Exercise description -> Looking at the entries below, state how many lines contain the word "Deferit". Give the number alone.

Data for analysis ->
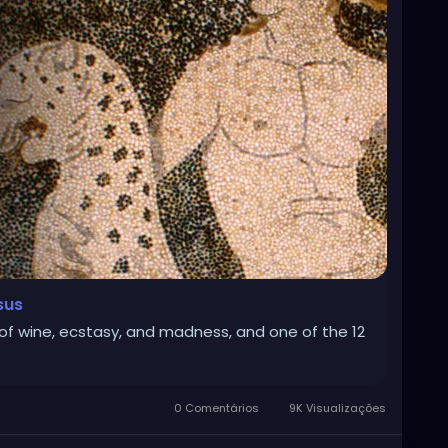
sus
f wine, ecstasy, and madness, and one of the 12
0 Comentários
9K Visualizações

--

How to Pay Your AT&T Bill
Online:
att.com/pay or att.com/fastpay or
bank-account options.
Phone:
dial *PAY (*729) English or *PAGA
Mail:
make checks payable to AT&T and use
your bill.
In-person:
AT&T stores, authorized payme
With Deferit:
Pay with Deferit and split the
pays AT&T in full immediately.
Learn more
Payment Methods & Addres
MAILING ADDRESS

Solution to the exercise -> 2